Data extracts ▸

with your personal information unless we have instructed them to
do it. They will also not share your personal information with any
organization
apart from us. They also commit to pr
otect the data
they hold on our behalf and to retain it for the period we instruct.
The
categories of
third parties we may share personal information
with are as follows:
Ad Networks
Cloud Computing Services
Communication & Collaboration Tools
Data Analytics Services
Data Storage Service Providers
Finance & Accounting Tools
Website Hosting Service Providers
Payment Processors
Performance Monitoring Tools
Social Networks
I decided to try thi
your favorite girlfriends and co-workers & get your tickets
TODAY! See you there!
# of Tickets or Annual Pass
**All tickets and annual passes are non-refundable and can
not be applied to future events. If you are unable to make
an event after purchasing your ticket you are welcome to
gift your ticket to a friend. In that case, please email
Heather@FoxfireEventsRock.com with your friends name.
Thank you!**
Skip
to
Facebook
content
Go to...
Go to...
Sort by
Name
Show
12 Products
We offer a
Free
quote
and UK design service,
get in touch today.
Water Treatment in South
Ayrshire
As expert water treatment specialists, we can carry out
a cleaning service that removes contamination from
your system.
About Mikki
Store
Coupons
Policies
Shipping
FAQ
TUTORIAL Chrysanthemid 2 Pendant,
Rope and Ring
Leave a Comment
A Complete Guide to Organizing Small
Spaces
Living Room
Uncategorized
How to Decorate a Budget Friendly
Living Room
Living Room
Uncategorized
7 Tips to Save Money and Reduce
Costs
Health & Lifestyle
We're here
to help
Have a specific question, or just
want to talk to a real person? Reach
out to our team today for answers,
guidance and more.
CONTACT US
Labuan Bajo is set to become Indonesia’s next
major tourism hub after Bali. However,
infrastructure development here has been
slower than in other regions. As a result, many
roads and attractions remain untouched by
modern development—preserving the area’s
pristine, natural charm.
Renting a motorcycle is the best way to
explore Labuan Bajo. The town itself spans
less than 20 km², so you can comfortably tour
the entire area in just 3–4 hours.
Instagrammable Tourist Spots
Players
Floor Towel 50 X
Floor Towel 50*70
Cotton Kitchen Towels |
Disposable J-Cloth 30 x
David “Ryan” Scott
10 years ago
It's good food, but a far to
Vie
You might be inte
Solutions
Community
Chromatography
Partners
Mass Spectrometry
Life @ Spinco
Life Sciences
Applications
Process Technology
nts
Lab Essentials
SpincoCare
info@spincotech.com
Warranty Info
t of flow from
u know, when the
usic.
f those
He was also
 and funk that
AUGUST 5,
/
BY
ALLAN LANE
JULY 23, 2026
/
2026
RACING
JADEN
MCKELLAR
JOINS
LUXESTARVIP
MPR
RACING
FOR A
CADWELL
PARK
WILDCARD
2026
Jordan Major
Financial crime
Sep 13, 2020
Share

Task to complete ▸
Please copy the lines above from the line with "Website Hosting Service Providers" up to and including the line with "and UK design", exactly as written and with nothing else.

Solution to the problem ▸
Website Hosting Service Providers
Payment Processors
Performance Monitoring Tools
Social Networks
I decided to try thi
your favorite girlfriends and co-workers & get your tickets
TODAY! See you there!
# of Tickets or Annual Pass
**All tickets and annual passes are non-refundable and can
not be applied to future events. If you are unable to make
an event after purchasing your ticket you are welcome to
gift your ticket to a friend. In that case, please email
Heather@FoxfireEventsRock.com with your friends name.
Thank you!**
Skip
to
Facebook
content
Go to...
Go to...
Sort by
Name
Show
12 Products
We offer a
Free
quote
and UK design service,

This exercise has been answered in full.